Your assignment
Which lines of the data contain the string "more"? Copy every one of them.

[Collected data entries]

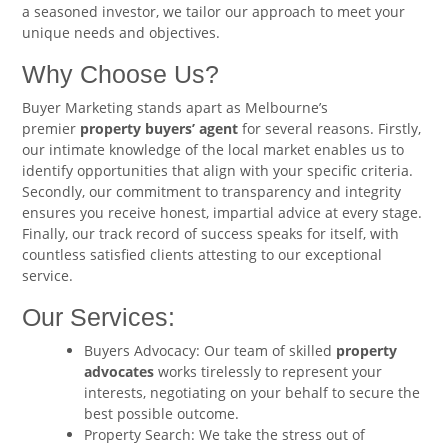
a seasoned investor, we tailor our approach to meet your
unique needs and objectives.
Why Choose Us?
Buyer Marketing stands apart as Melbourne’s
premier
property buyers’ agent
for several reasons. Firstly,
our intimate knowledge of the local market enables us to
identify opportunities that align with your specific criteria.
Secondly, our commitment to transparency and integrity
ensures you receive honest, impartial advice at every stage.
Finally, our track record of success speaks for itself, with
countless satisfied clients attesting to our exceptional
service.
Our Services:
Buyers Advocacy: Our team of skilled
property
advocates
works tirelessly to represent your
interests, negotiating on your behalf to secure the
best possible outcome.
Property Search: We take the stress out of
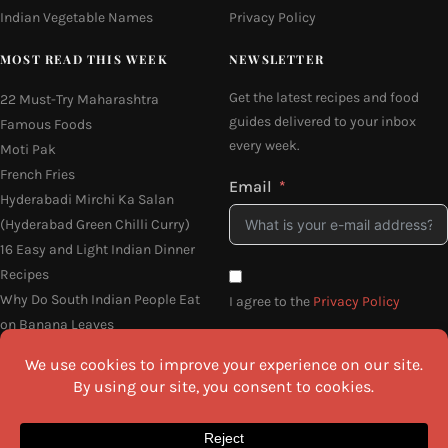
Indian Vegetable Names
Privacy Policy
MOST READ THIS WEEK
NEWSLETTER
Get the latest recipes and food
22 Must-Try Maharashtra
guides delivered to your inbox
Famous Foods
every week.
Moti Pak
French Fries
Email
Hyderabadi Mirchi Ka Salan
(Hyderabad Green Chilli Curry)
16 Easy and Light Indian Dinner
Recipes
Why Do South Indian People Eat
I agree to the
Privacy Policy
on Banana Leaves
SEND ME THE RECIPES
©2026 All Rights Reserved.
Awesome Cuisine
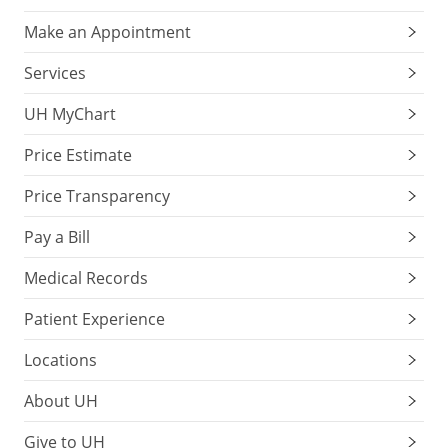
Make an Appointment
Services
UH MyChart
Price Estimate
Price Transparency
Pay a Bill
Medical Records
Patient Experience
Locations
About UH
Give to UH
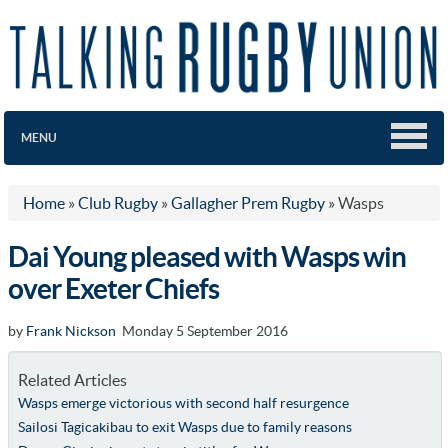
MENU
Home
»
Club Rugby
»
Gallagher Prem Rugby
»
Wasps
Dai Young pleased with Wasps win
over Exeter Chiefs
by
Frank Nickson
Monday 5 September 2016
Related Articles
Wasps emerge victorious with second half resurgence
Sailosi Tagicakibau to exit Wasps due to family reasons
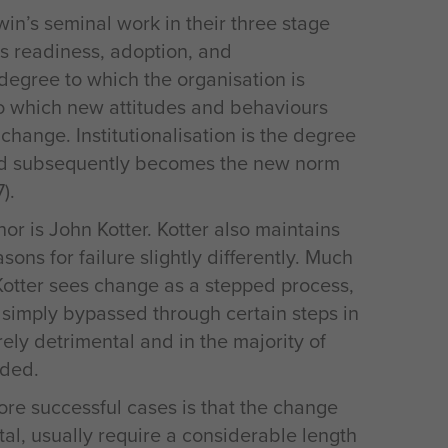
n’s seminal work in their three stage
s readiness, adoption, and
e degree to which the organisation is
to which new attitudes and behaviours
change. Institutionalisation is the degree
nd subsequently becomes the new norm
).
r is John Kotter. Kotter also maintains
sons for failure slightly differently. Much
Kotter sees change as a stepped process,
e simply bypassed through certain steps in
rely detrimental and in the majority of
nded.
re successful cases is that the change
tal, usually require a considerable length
--
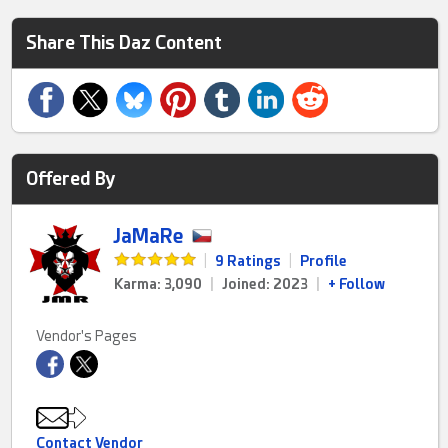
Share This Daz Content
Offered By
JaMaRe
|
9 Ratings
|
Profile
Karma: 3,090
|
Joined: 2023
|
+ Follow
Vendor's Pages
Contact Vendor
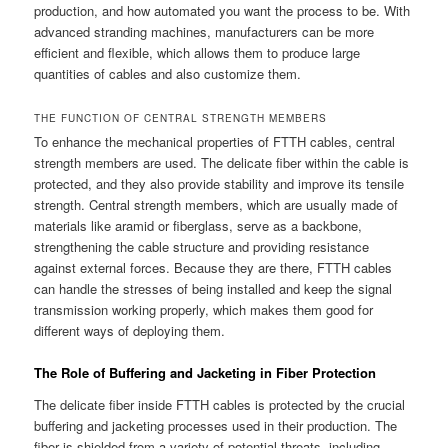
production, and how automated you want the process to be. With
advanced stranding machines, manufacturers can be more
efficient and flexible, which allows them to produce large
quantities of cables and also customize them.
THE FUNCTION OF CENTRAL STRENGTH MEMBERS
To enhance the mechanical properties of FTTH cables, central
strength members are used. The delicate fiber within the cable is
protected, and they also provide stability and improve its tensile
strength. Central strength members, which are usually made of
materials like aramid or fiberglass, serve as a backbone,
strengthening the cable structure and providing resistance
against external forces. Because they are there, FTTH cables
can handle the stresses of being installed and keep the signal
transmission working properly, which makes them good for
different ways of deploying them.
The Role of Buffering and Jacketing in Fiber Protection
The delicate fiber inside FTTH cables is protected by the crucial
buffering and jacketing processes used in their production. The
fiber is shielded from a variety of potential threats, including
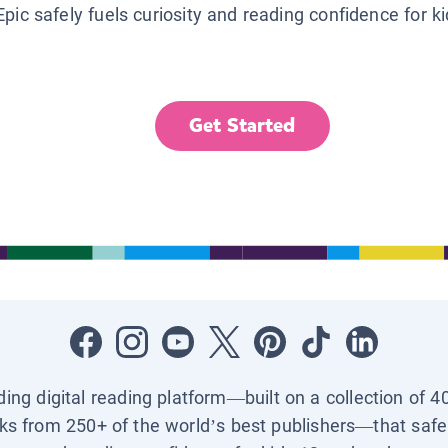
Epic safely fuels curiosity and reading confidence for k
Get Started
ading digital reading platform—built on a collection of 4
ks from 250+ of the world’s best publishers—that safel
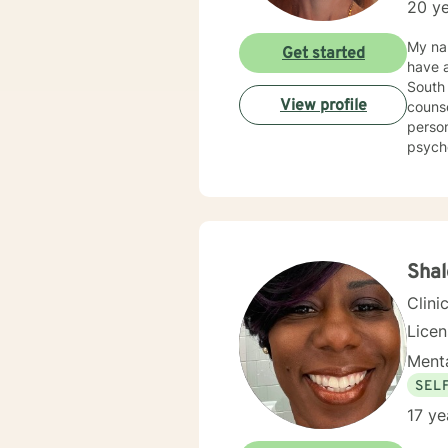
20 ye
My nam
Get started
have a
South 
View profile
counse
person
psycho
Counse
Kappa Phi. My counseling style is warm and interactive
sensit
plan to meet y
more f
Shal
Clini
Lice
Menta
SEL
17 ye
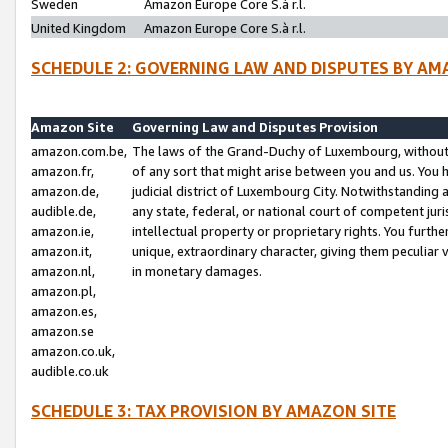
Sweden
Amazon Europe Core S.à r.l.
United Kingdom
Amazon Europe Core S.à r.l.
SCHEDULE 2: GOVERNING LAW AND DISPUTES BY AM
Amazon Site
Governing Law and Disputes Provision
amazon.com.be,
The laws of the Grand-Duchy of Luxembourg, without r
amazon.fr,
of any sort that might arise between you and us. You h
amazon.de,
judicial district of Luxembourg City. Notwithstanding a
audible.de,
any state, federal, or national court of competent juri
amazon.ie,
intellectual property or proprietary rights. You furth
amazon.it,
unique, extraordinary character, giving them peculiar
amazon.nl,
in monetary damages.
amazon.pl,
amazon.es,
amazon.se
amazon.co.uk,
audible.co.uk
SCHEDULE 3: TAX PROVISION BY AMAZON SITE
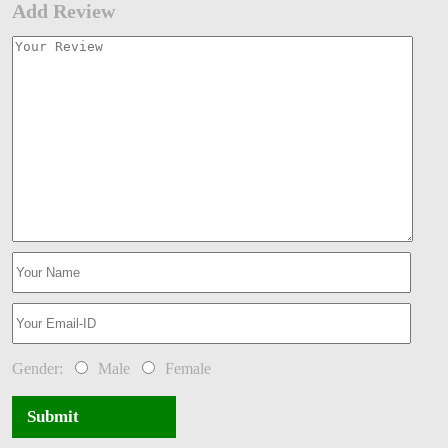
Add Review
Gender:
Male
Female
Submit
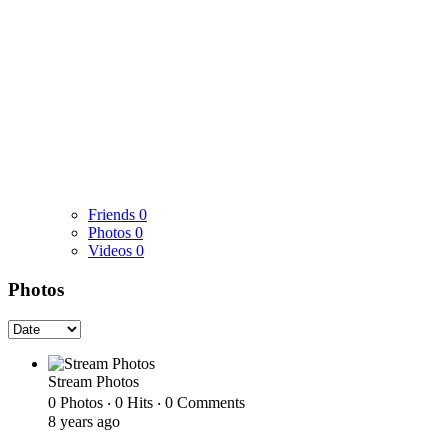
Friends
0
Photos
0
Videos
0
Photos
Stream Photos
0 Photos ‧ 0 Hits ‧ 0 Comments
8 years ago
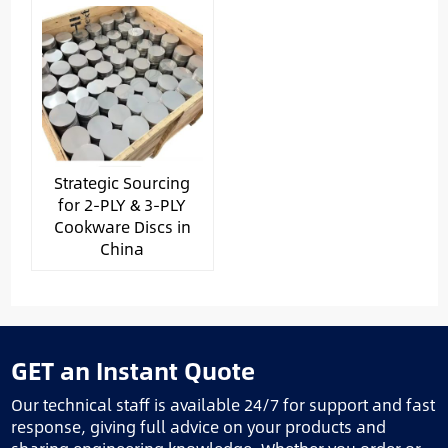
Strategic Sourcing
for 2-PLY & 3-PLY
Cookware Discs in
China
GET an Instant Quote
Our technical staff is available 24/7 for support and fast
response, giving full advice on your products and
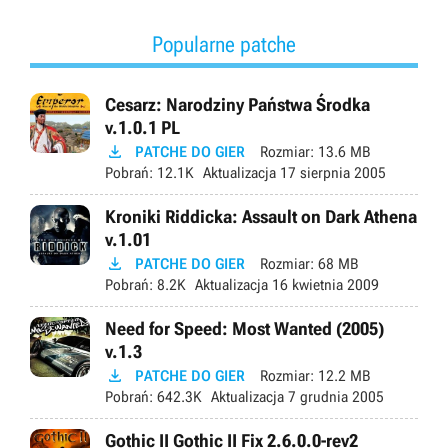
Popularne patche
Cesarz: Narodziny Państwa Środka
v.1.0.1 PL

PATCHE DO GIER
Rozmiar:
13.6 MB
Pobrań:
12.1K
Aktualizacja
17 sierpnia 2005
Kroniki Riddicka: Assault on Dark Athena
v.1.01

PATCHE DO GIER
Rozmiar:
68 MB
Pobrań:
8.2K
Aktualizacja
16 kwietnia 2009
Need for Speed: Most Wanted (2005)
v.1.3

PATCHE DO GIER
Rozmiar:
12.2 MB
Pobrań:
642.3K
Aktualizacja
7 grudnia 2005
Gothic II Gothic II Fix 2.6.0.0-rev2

Response area
advanced stranding machines, manufacturers can be more
more f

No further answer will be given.